Jemes stanął na ławce, rozszerzył ręce, po czym powiedział:
-Panie i panowie! W tę noc idzie ze mną...Dziewczyna!- następnie zszedł i dodał -No dobra, koniec widowiska.
Począkowo sie zdziwiłam, że on robi coś takiego, ale to jest przecież James Syriusz Potter. Jemu nic nie straszne. Nawet stanąć na ławce i powiedzieć coś, praktycznie do dwóch osób. Jeszcze w towarzystwie dyrektora, nauczycieli, uczniów.
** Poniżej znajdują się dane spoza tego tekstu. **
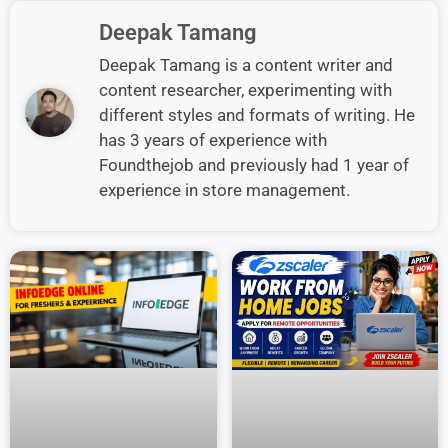
Deepak Tamang
Deepak Tamang is a content writer and
content researcher, experimenting with
different styles and formats of writing. He
has 3 years of experience with
Foundthejob and previously had 1 year of
experience in store management.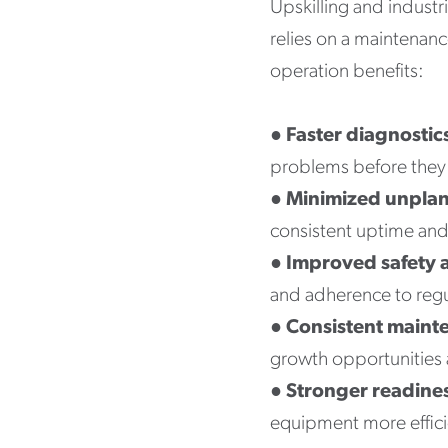
Upskilling and industr
relies on a maintenanc
operation benefits:
●
Faster diagnostic
problems before they 
●
Minimized unpla
consistent uptime and
●
Improved safety 
and adherence to regu
●
Consistent maint
growth opportunities a
●
Stronger readine
equipment more effici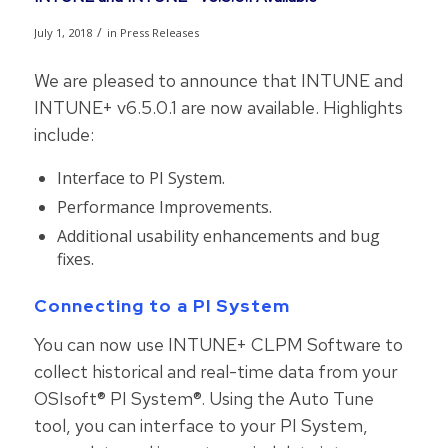
/
July 1, 2018
in
Press Releases
We are pleased to announce that INTUNE and
INTUNE+ v6.5.0.1 are now available. Highlights
include:
Interface to PI System.
Performance Improvements.
Additional usability enhancements and bug
fixes.
Connecting to a PI System
You can now use INTUNE+ CLPM Software to
collect historical and real-time data from your
OSIsoft® PI System®. Using the Auto Tune
tool, you can interface to your PI System,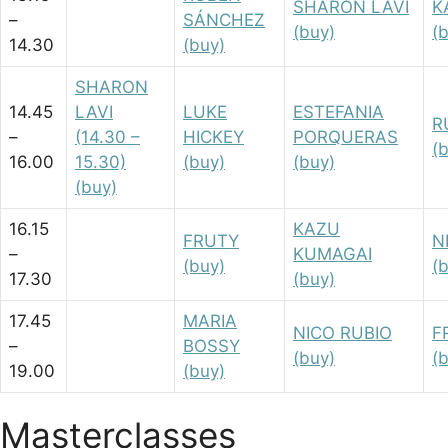
SHARON LAVI
K
–
SÁNCHEZ
(buy)
(
14.30
(buy)
SHARON
14.45
LAVI
LUKE
ESTEFANIA
R
–
(14.30 –
HICKEY
PORQUERAS
(
16.00
15.30)
(buy)
(buy)
(buy)
16.15
KAZU
FRUTY
N
–
KUMAGAI
(buy)
(
17.30
(buy)
17.45
MARIA
NICO RUBIO
F
–
BOSSY
(buy)
(
19.00
(buy)
Masterclasses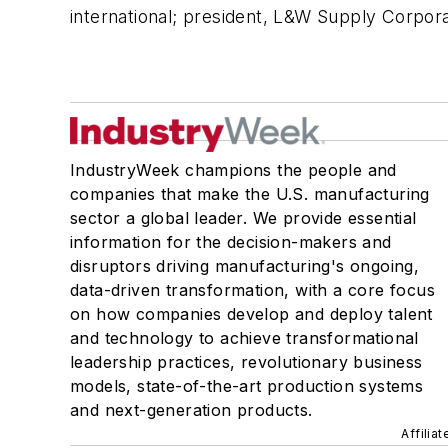
international; president, L&W Supply Corpora
IndustryWeek champions the people and
companies that make the U.S. manufacturing
sector a global leader. We provide essential
information for the decision-makers and
disruptors driving manufacturing's ongoing,
data-driven transformation, with a core focus
on how companies develop and deploy talent
and technology to achieve transformational
leadership practices, revolutionary business
models, state-of-the-art production systems
and next-generation products.
Affilia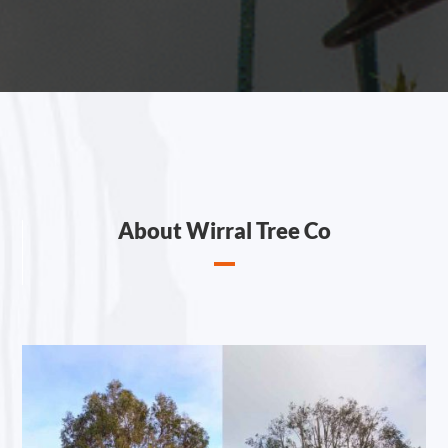
About Wirral Tree Co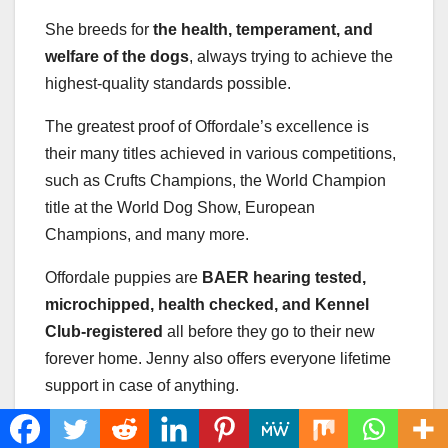
She breeds for
the health, temperament, and
welfare of the dogs
, always trying to achieve the
highest-quality standards possible.
The greatest proof of Offordale’s excellence is
their many titles achieved in various competitions,
such as Crufts Champions, the World Champion
title at the World Dog Show, European
Champions, and many more.
Offordale puppies are
BAER hearing tested,
microchipped, health checked, and Kennel
Club-registered
all before they go to their new
forever home. Jenny also offers everyone lifetime
support in case of anything.
If you visit their website, you will see some of the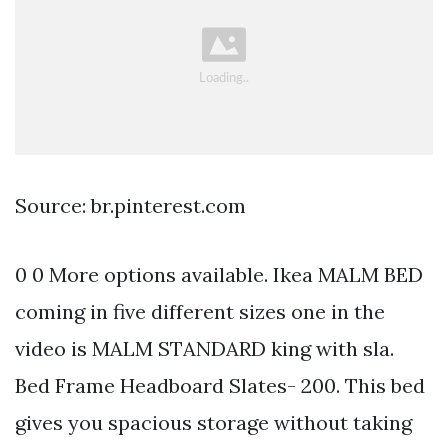
Source: br.pinterest.com
0 0 More options available. Ikea MALM BED
coming in five different sizes one in the
video is MALM STANDARD king with sla.
Bed Frame Headboard Slates- 200. This bed
gives you spacious storage without taking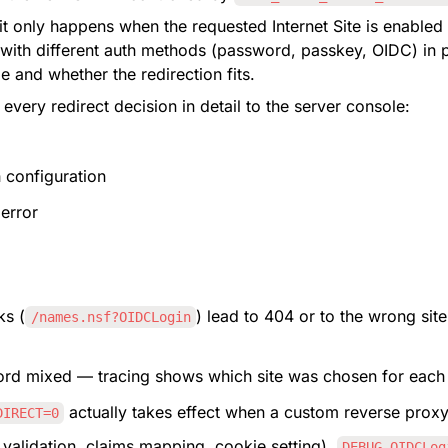
 it only happens when the requested Internet Site is enabled
s with different auth methods (password, passkey, OIDC) in pa
le and whether the redirection fits.
 every redirect decision in detail to the server console:
h configuration
 error
ks (
) lead to 404 or to the wrong site
/names.nsf?OIDCLogin
ord mixed — tracing shows which site was chosen for each
 actually takes effect when a custom reverse proxy 
DIRECT=0
 validation, claims mapping, cookie setting), 
DEBUG_OIDCLog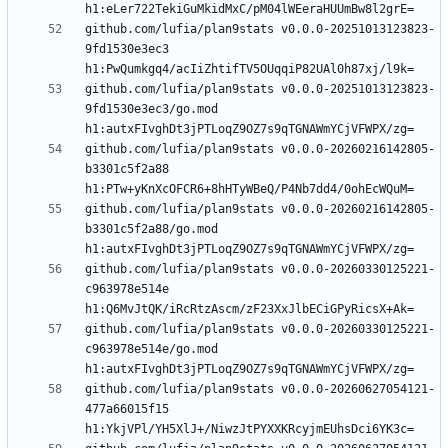
github.com/lufia/plan9stats v0.0.0-20251013123823-
9fd1530e3ec3 
github.com/lufia/plan9stats v0.0.0-20251013123823-
9fd1530e3ec3/go.mod 
github.com/lufia/plan9stats v0.0.0-20260216142805-
b3301c5f2a88 
github.com/lufia/plan9stats v0.0.0-20260216142805-
b3301c5f2a88/go.mod 
github.com/lufia/plan9stats v0.0.0-20260330125221-
c963978e514e 
github.com/lufia/plan9stats v0.0.0-20260330125221-
c963978e514e/go.mod 
github.com/lufia/plan9stats v0.0.0-20260627054121-
477a66015f15 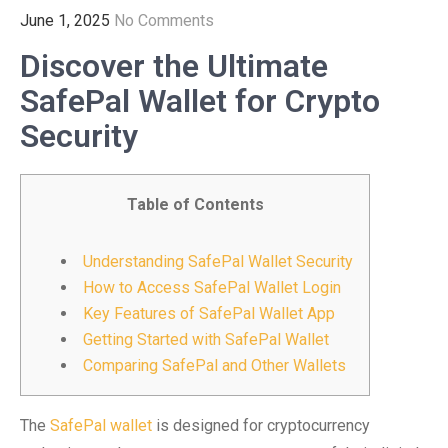
June 1, 2025
No Comments
Discover the Ultimate
SafePal Wallet for Crypto
Security
Table of Contents
Understanding SafePal Wallet Security
How to Access SafePal Wallet Login
Key Features of SafePal Wallet App
Getting Started with SafePal Wallet
Comparing SafePal and Other Wallets
The
SafePal wallet
is designed for cryptocurrency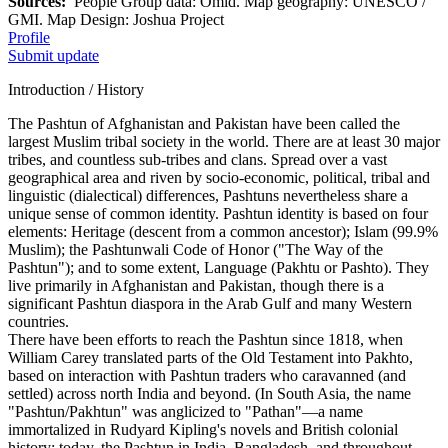
Sources:
People Group data: Omid. Map geography: UNESCO /
GMI. Map Design: Joshua Project
Profile
Submit update
Introduction / History
The Pashtun of Afghanistan and Pakistan have been called the
largest Muslim tribal society in the world. There are at least 30 major
tribes, and countless sub-tribes and clans. Spread over a vast
geographical area and riven by socio-economic, political, tribal and
linguistic (dialectical) differences, Pashtuns nevertheless share a
unique sense of common identity. Pashtun identity is based on four
elements: Heritage (descent from a common ancestor); Islam (99.9%
Muslim); the Pashtunwali Code of Honor ("The Way of the
Pashtun"); and to some extent, Language (Pakhtu or Pashto). They
live primarily in Afghanistan and Pakistan, though there is a
significant Pashtun diaspora in the Arab Gulf and many Western
countries.
There have been efforts to reach the Pashtun since 1818, when
William Carey translated parts of the Old Testament into Pakhto,
based on interaction with Pashtun traders who caravanned (and
settled) across north India and beyond. (In South Asia, the name
"Pashtun/Pakhtun" was anglicized to "Pathan"—a name
immortalized in Rudyard Kipling's novels and British colonial
history; today, the Pashtun in India, Bangladesh, and throughout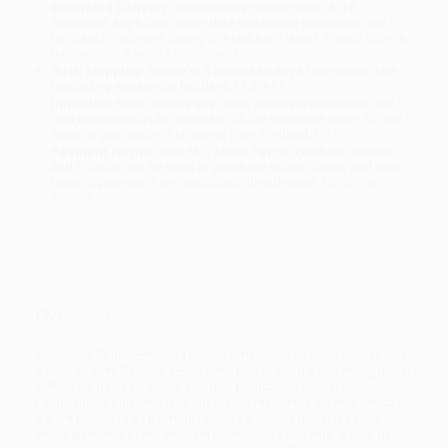
Estimated Delivery:
Most orders deliver within
4-10
business days
from order date (excluding weekends and
holidays). Orders shipping to Alaska or Hawaii should allow a
minimum of 3 weeks for delivery.
Rush Shipping:
Deliver in
5 business days
from order date
(excluding weekends, holidays, HI & AK).
Important Note:
Books ship from various warehouses and
may receive multiple cartons to fill the complete order. Do not
assume your order is shipping from Portland, OR.
Payment Terms:
Visa, MC, Amex, PayPal, Purchase Orders
and P-Cards can be used to purchase online. Check and wire-
transfer payments are available offline through
Customer
Service
Overview
Alexander Skutch—world famous ornithologist, philosopher and
author of over 30 books—believed that to build a satisfying moral
edifice we need an ample and firm foundation. Moral
Foundations brilliantly lays out for the reader the ways in which
we are products of harmonization, a process that unites the
crude elements of the world in harmonious patterns, A tour de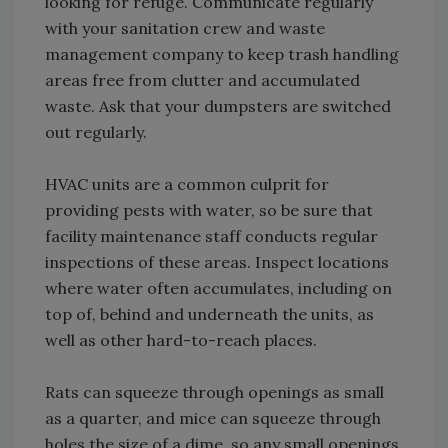
looking for refuge. Communicate regularly
with your sanitation crew and waste
management company to keep trash handling
areas free from clutter and accumulated
waste. Ask that your dumpsters are switched
out regularly.
HVAC units are a common culprit for
providing pests with water, so be sure that
facility maintenance staff conducts regular
inspections of these areas. Inspect locations
where water often accumulates, including on
top of, behind and underneath the units, as
well as other hard-to-reach places.
Rats can squeeze through openings as small
as a quarter, and mice can squeeze through
holes the size of a dime, so any small openings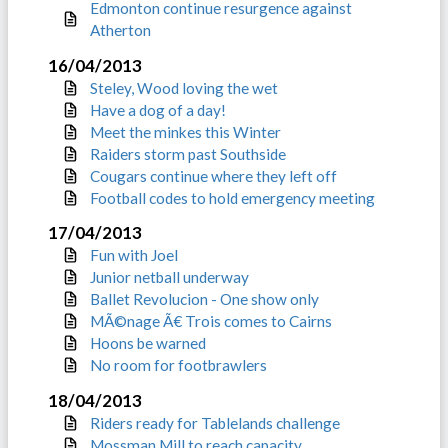
Edmonton continue resurgence against
Atherton
16/04/2013
Steley, Wood loving the wet
Have a dog of a day!
Meet the minkes this Winter
Raiders storm past Southside
Cougars continue where they left off
Football codes to hold emergency meeting
17/04/2013
Fun with Joel
Junior netball underway
Ballet Revolucion - One show only
MÃ©nage Ã€ Trois comes to Cairns
Hoons be warned
No room for footbrawlers
18/04/2013
Riders ready for Tablelands challenge
Mossman Mill to reach capacity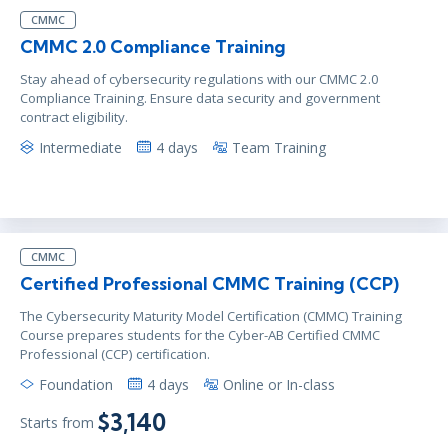
CMMC
CMMC 2.0 Compliance Training
Stay ahead of cybersecurity regulations with our CMMC 2.0
Compliance Training. Ensure data security and government
contract eligibility.
Intermediate
4 days
Team Training
CMMC
Certified Professional CMMC Training (CCP)
The Cybersecurity Maturity Model Certification (CMMC) Training
Course prepares students for the Cyber-AB Certified CMMC
Professional (CCP) certification.
Foundation
4 days
Online or In-class
$3,140
Starts from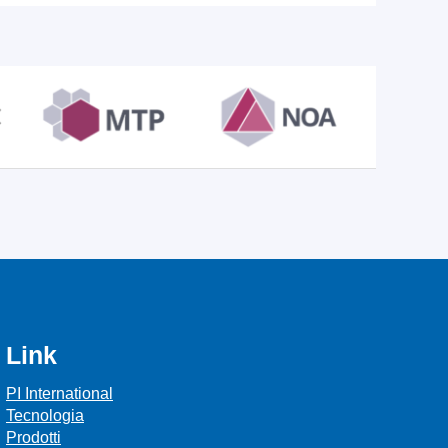
Link
PI International
Tecnologia
Prodotti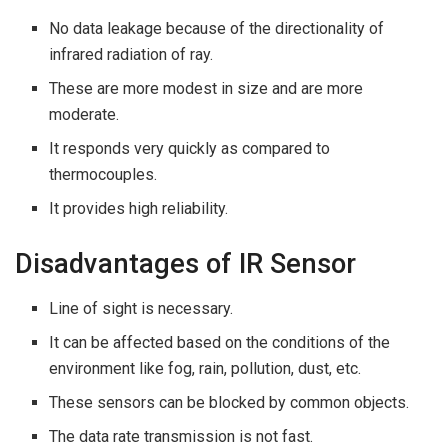
No data leakage because of the directionality of
infrared radiation of ray.
These are more modest in size and are more
moderate.
It responds very quickly as compared to
thermocouples.
It provides high reliability.
Disadvantages of IR Sensor
Line of sight is necessary.
It can be affected based on the conditions of the
environment like fog, rain, pollution, dust, etc.
These sensors can be blocked by common objects.
The data rate transmission is not fast.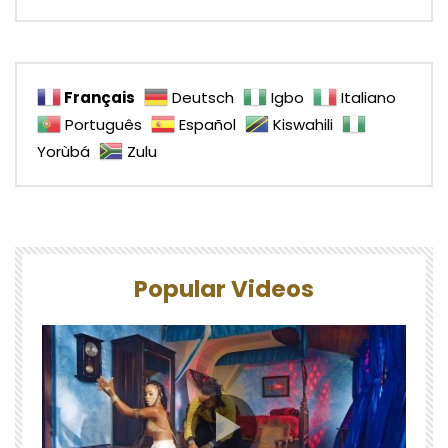
Français
Deutsch
Igbo
Italiano
Português
Español
Kiswahili
Yorùbá
Zulu
Popular Videos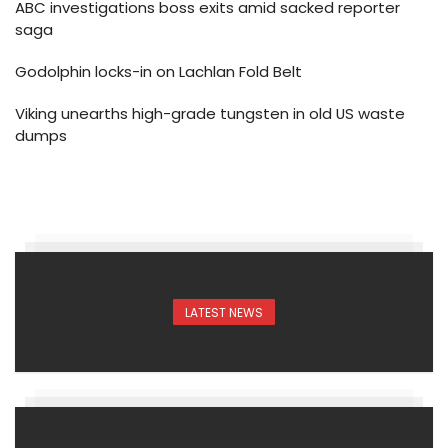
ABC investigations boss exits amid sacked reporter
saga
Godolphin locks-in on Lachlan Fold Belt
Viking unearths high-grade tungsten in old US waste
dumps
LATEST NEWS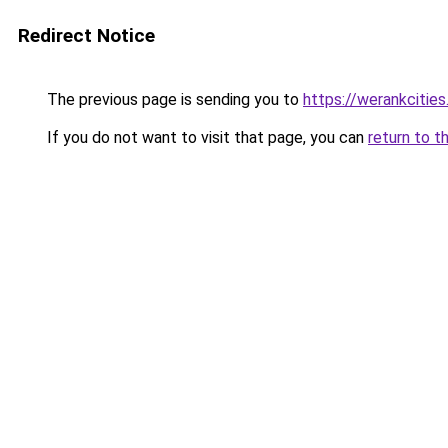
Redirect Notice
The previous page is sending you to
https://werankcitie
If you do not want to visit that page, you can
return to t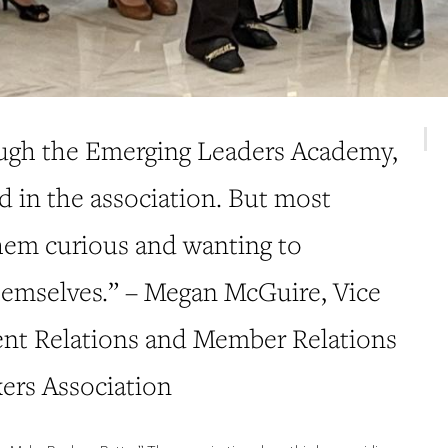
ugh the Emerging Leaders Academy,
d in the association. But most
them curious and wanting to
hemselves.” – Megan McGuire, Vice
nt Relations and Member Relations
ers Association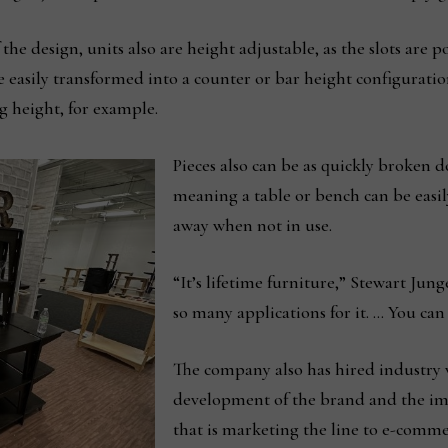
 the design, units also are height adjustable, as the slots are p
 easily transformed into a counter or bar height configuration
g height, for example.
Pieces also can be as quickly broken 
meaning a table or bench can be easi
away when not in use.
“It’s lifetime furniture,” Stewart J
so many applications for it. … You can
The company also has hired industry 
development of the brand and the imp
that is marketing the line to e-comm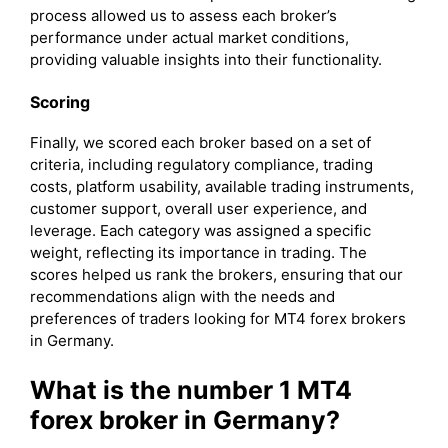
process allowed us to assess each broker’s
performance under actual market conditions,
providing valuable insights into their functionality.
Scoring
Finally, we scored each broker based on a set of
criteria, including regulatory compliance, trading
costs, platform usability, available trading instruments,
customer support, overall user experience, and
leverage. Each category was assigned a specific
weight, reflecting its importance in trading. The
scores helped us rank the brokers, ensuring that our
recommendations align with the needs and
preferences of traders looking for MT4 forex brokers
in Germany.
What is the number 1 MT4
forex broker in Germany?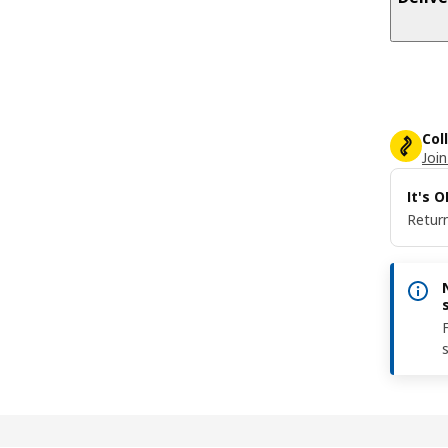
Col
Join
It's 
Return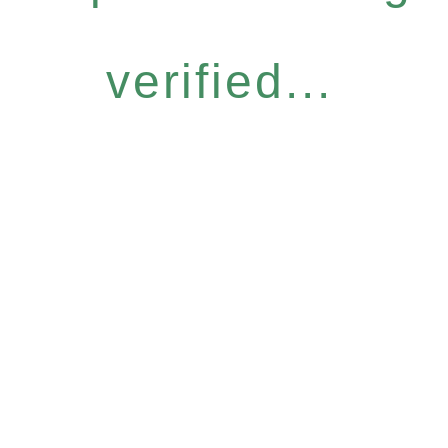
verified...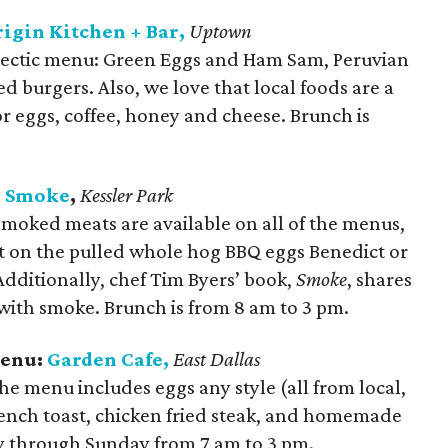
igin Kitchen + Bar,
Uptown
clectic menu: Green Eggs and Ham Sam, Peruvian
d burgers. Also, we love that local foods are a
or eggs, coffee, honey and cheese. Brunch is
:
Smoke
,
Kessler Park
Smoked meats are available on all of the menus,
ut on the pulled whole hog BBQ eggs Benedict or
dditionally, chef Tim Byers’ book,
Smoke
, shares
with smoke. Brunch is from 8 am to 3 pm.
Menu:
Garden Cafe,
East Dallas
The menu includes eggs any style (all from local,
ench toast, chicken fried steak, and homemade
y through Sunday from 7 am to 3 pm.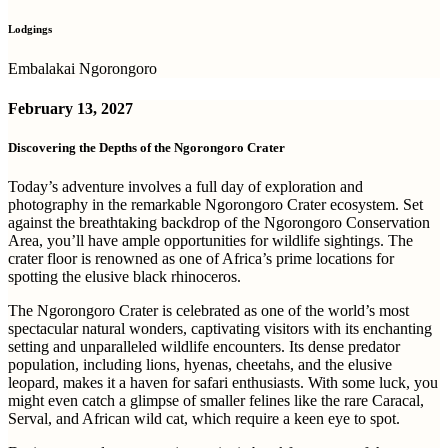
Lodgings
Embalakai Ngorongoro
February 13, 2027
Discovering the Depths of the Ngorongoro Crater
Today’s adventure involves a full day of exploration and
photography in the remarkable Ngorongoro Crater ecosystem. Set
against the breathtaking backdrop of the Ngorongoro Conservation
Area, you’ll have ample opportunities for wildlife sightings. The
crater floor is renowned as one of Africa’s prime locations for
spotting the elusive black rhinoceros.
The Ngorongoro Crater is celebrated as one of the world’s most
spectacular natural wonders, captivating visitors with its enchanting
setting and unparalleled wildlife encounters. Its dense predator
population, including lions, hyenas, cheetahs, and the elusive
leopard, makes it a haven for safari enthusiasts. With some luck, you
might even catch a glimpse of smaller felines like the rare Caracal,
Serval, and African wild cat, which require a keen eye to spot.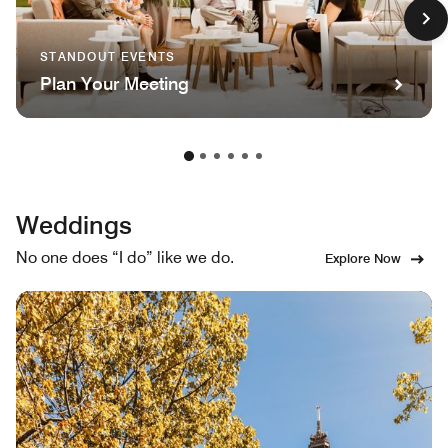
STANDOUT EVENTS
Plan Your Meeting
Weddings
No one does “I do” like we do.
Explore Now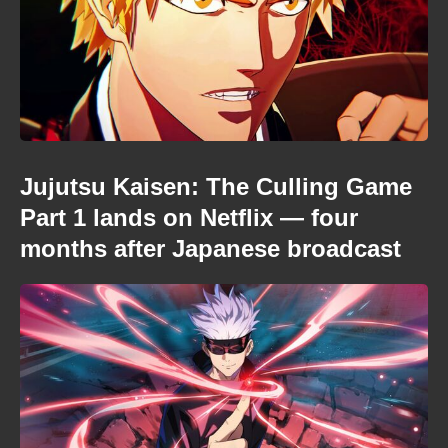
Jujutsu Kaisen: The Culling Game
Part 1 lands on Netflix — four
months after Japanese broadcast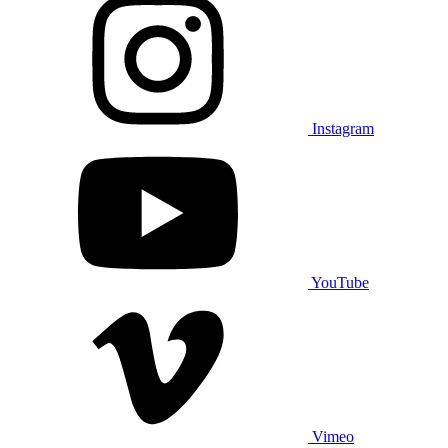
Instagram
YouTube
Vimeo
Nie, jemu to nie straszne.
Po chwili zastanowienia i patrzenia na wręcz błagającą mine Jamesa, odparłam:
-Słuchaj, James, muszę jeszcze pomyśleć. Proszę, nie obrażaj się na mnie. Chodzi o to...
-... że nie chcesz łamać regulaminu- dokończył.
-Nie rozumiesz mnie. Po prostu muszę się jeszcze poważnie zastanowić... Może powinniśmy iść do jakiegoś profesora?
-Nie, to mój brat, moje sprawy i mój problem, który sam załatwie!
-JEGO problem, James. To jest jego problem. Pozatym uważam, że tak będzie lepiej.
I odeszłam, pozostawiając go pełnego myśli- tak samo jak samą siebie. Mam teraz za dużo problemów: Julie, korepetycje, Ted, Alice, mecz...
Parę godzin później, zasnęłam z myślą:
Nie mogę tego zrobić. Jutro zgłoszę to Slughornowi i McGonagall. Nie mogę...

10 komentarzy:

  1. Dosłownie pochłonęłam wszystkie rozdziały i jestem pod wrażeniem. Nominuję cię do Liebster Award. Tutaj dowiesz się więcej.
    http://moje-sos.blogspot.com/2014/01/nominacja.html
    PS:Czekam na kolejny rozdział^^

    OdpowiedzUsuń
  2. Rozdział cudny. Z niecierpliwością czekam na kolejny :)
    + jak zwykle http://severus-hermiona-blog.blogspot.com/ :)

    OdpowiedzUsuń
  3. Rozdział cudny,ale mogłabyś poprawić wygląd bloga,ale co tam....
    Na pewno będę wpadać do ciebie cześćiej :))
    Zapraszam do mnie na prolog i liczę na komentarz
    http://nowe-opowiadanie.blogspot.com/

    OdpowiedzUsuń
  4. Dzięki ^^
    Heh, staram sie, zamówiłam nawet szablon w szablonarni, ale zrobili go kompletnie źle :/ W sensie, nie ta postać. Powiedzieli mi, żebym zamówiła jeszcze raz, a to będzie kolejne pół miesiąca czekania :/

    OdpowiedzUsuń
  5. NOOOO!:) Zawsze mi się wydawało,że pani Rowling traktowała Ravenclaw trooszeczkę po macoszemu, innym domom poświęcała więcej uwagi i przez to stwarzała pewien niedosyt, który Twoje opowiadania zaspokajają ^^
    Pozdrawiam:http://wiedzminskiesiedliszcze.blogspot.com/

    OdpowiedzUsuń
  6. Fajny rozdział tylko dodawaj więcej opisów, bo jak widzę to skupiasz się najbardziej na dialogach.
    Jeśli chodzi o treść, ciekawa jestem w co wpakował się Albus i co z tego wszystkiego wyniknie :)
    Życzę weny :)

    http://rozkosze-nocy.blogspot.com/

    OdpowiedzUsuń

Dziękuje bardzo za każdy komentarz! Nawet nie wiecie, ile to dla mnie znaczy!